Ayatollah Abbas Vaez-Tabasi, representative for the city of Mashhad in Iran’s influential Assembly of Experts, died on the morning of March 4th. He had suffered a pulmonary attack on February 26 — Election Day — and collapsed shortly after casting his vote for Parliament and the Assembly. He was 80. 

As the ayatollah lay dying at the Imam Reza Hospital in Mashhad, which is named after the holy city’s famous shrine, prominent political and religious figures visited his bedside. Vaez-Tabasi was known for his influence in Mashhad, and for his great wealth. 

Vaez-Tabasi had not registered as a candidate for the Assembly of Experts, the body that selects and theoretically supervises Supreme Leader Ayatollah Ali Khamenei.
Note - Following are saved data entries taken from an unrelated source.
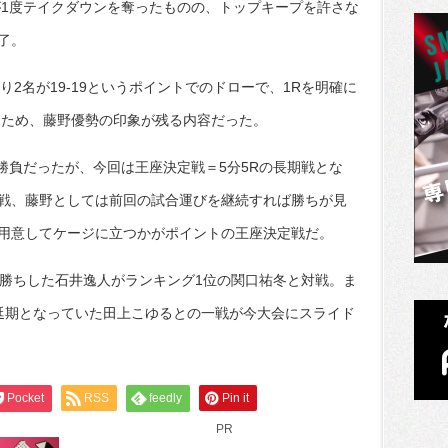
が1度テイクダウンを奪ったものの、トップキープを許さな
了。
残り2名が19-19というポイントでのドローで、1Rを明確に
たため、藤野優勢の印象が残る内容だった。
勝負だったが、今回は王座決定戦＝5分5Rの長期戦とな
戦、藤野としては前回の試合運びを継続すれば勝ちが見
用意してケージに立つかがポイントの王座決定戦だ。
本勝ちした石井逸人がランキング1位の関口祐冬と対戦。ま
延期となっていた田上こゆるとの一戦が今大会にスライド
Pocket
RSS
feedly
Pin it
PR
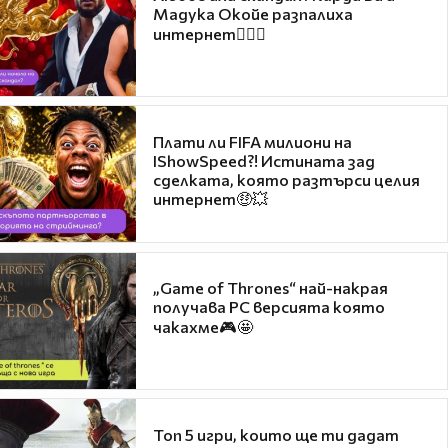
Мадука Окойе разпалиха
интернет❤️‍🔥🔥
Плати ли FIFA милиони на
IShowSpeed?! Истината зад
сделката, която разтърси целия
интернет🤑💥
„Game of Thrones“ най-накрая
получава PC версията която
чакахме🎮🤩
Топ 5 игри, които ще ти дадат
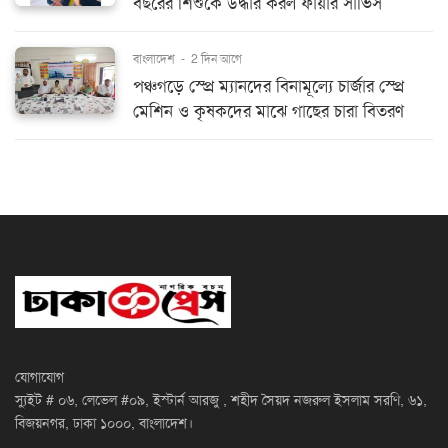
বছরের শিশুকে উদ্ধার করল ফায়ার সার্ভিস
বাংলাদেশ
-
2 দিন আগে
পঞ্চগড়ে স্প্রে ম্যানদের বিনামূল্যে চার্জার স্প্রে
মেশিন ও কৃষকদের মাঝে গাছের চারা বিতরণ
যোগাযোগ
স্যুইট # ০৬, লেভেল #০৯, ইস্টার্ন আরজু , শহীদ সৈয়দ নজরুল ইসলাম সরণি, ৬১,
বিজয়নগর, ঢাকা ১০০০, বাংলাদেশ।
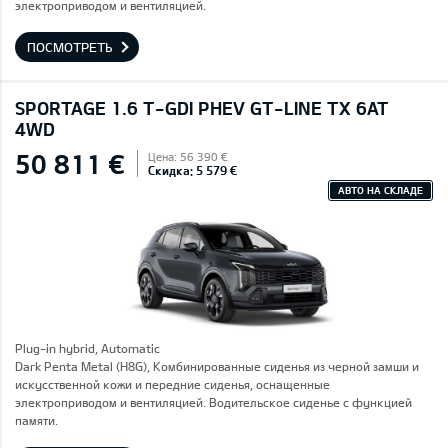
электроприводом и вентиляцией.
ПОСМОТРЕТЬ
SPORTAGE 1.6 T-GDI PHEV GT-LINE TX 6AT
4WD
50 811 €
Цена: 56 390 €
Скидка: 5 579 €
АВТО НА СКЛАДЕ
Plug-in hybrid, Automatic
Dark Penta Metal (H8G), Комбинированные сиденья из черной замши и
искусственной кожи и передние сиденья, оснащенные
электроприводом и вентиляцией. Водительское сиденье с функцией
памяти.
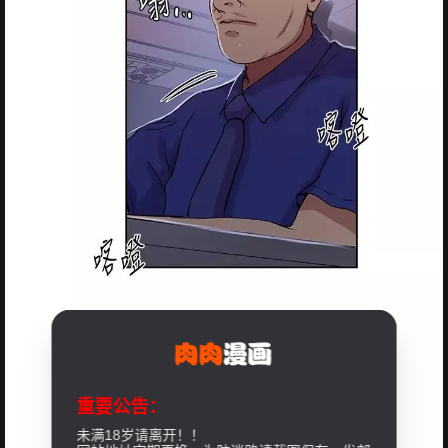
重要公告：
未满18岁请离开！！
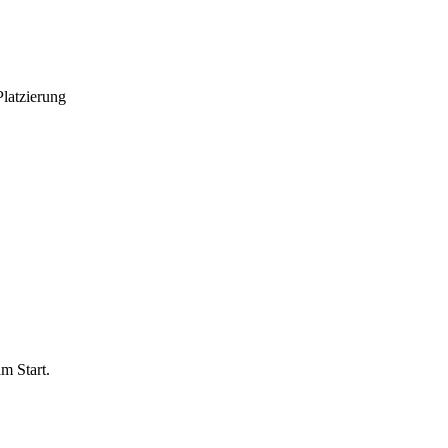
Platzierung
m Start.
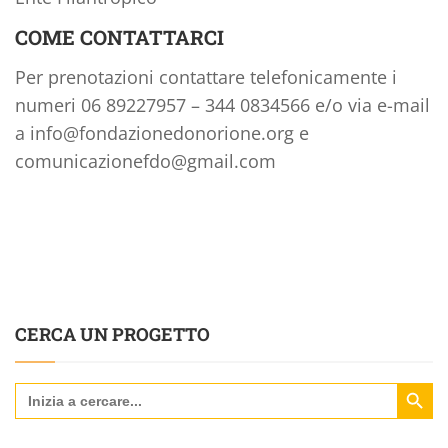
COME CONTATTARCI
Per prenotazioni contattare telefonicamente i
numeri 06 89227957 – 344 0834566 e/o via e-mail
a info@fondazionedonorione.org e
comunicazionefdo@gmail.com
CERCA UN PROGETTO
Search Butt
Search
for:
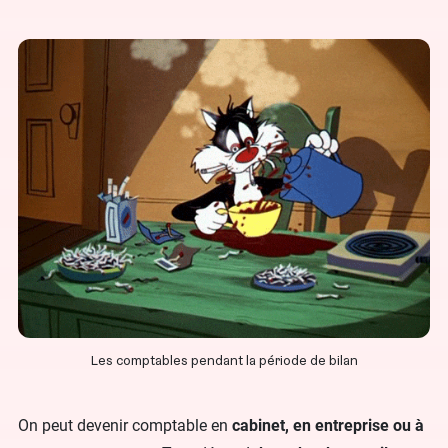
Les comptables pendant la période de bilan
On peut devenir comptable en
cabinet, en entreprise ou à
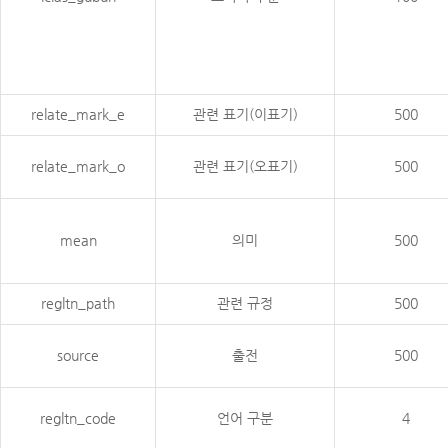
relate_mark_e
관련 표기(이표기)
500
relate_mark_o
관련 표기(오표기)
500
mean
의미
500
regltn_path
관련 규정
500
source
출전
500
regltn_code
언어 구분
4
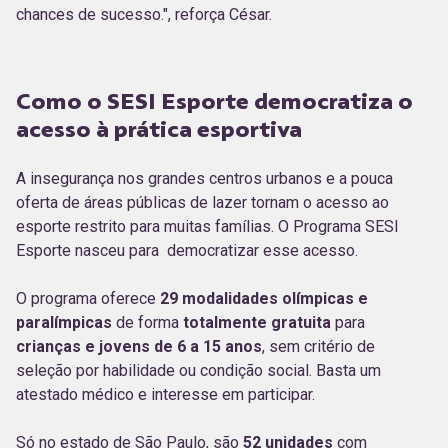
chances de sucesso.", reforça César.
Como o SESI Esporte democratiza o
acesso à prática esportiva
A insegurança nos grandes centros urbanos e a pouca
oferta de áreas públicas de lazer tornam o acesso ao
esporte restrito para muitas famílias. O Programa SESI
Esporte nasceu para democratizar esse acesso.
O programa oferece
29 modalidades olímpicas e
paralímpicas
de forma
totalmente gratuita
para
crianças e jovens de 6 a 15 anos
, sem critério de
seleção por habilidade ou condição social. Basta um
atestado médico e interesse em participar.
Só no estado de São Paulo, são
52 unidades
com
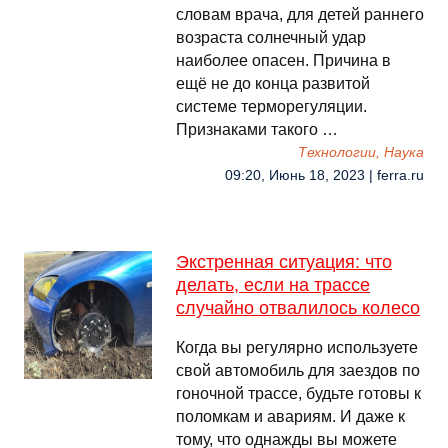
словам врача, для детей раннего
возраста солнечный удар
наиболее опасен. Причина в
ещё не до конца развитой
системе терморегуляции.
Признаками такого …
Технологии, Наука
09:20, Июнь 18, 2023 | ferra.ru
Экстренная ситуация: что
делать, если на трассе
случайно отвалилось колесо
Когда вы регулярно используете
свой автомобиль для заездов по
гоночной трассе, будьте готовы к
поломкам и авариям. И даже к
тому, что однажды вы можете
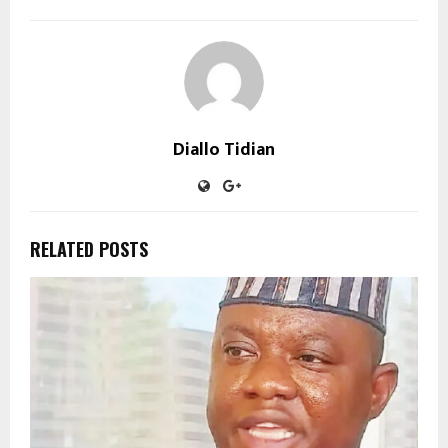
Diallo Tidian
RELATED POSTS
His absence on the list was significant because, after the 2014 death of Ayatollah Mahdavi Kani, the president of the Assembly, Vaez-Tabasi had been mentioned as a possible successor.

Since the Islamic Revolution of 1979, Vaez-Tabasi had run the huge religious endowment Astan Quds Razavi (AQR), which represents the supreme leader. 

The foundation was closely associated with the Shrine of Imam Reza, which honors the eighth Imam of Shia Islam. 

Politically, Vaez-Tabasi was close to former president Akbar Hashemi Rafsanjani. 

He was well known because of his efforts to quell political tensions in Mashhad following the appointment of Ahmad Elmolhoda, a staunch supporter of Ayatollah Khamenei, as Mashhad’s Friday prayer leader.

Vaez-Tabasi was one of the richest local figures in Iran. In an article published in on the website Iranian Focus, entitled “Iran’s rulers amass fortunes through sleaze,” his wealth was estimated to be around $770 million. If true, that would make him the sixth richest Iranian in the world.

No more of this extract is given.